• [WHAT IS EXPECTED]: Within the entries below, find each line containing the word "MSRP" and copy it.

• [RECORD SET]:
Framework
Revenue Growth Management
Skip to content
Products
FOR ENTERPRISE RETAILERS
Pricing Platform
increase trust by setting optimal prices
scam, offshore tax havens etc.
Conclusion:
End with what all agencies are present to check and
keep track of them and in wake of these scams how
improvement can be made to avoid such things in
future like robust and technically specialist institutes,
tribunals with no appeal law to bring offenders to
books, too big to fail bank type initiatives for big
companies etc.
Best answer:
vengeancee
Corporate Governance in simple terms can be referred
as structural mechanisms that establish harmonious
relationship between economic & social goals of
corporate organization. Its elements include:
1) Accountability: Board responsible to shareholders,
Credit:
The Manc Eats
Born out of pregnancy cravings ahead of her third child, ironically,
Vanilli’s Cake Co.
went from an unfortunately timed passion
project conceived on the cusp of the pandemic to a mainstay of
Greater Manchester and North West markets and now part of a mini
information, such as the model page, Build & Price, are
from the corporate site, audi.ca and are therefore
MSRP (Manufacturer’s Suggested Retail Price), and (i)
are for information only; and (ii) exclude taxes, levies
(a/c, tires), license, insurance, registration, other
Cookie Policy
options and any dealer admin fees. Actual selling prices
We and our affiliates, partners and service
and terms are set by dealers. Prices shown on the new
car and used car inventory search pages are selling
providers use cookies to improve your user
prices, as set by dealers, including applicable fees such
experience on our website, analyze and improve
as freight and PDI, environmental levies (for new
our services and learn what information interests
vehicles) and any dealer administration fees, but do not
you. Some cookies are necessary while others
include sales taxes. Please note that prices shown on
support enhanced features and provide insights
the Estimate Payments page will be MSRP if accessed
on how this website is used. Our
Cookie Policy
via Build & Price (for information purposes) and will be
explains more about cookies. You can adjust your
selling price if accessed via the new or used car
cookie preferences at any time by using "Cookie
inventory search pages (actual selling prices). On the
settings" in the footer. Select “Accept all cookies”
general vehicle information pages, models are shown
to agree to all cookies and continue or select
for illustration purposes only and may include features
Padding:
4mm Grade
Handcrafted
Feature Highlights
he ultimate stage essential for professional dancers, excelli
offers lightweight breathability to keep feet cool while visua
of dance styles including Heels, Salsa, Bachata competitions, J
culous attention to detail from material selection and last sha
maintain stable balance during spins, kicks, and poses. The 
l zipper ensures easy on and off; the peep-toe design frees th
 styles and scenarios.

• [PROBLEM SOLUTION]:
MSRP (Manufacturer’s Suggested Retail Price), and (i)
the Estimate Payments page will be MSRP if accessed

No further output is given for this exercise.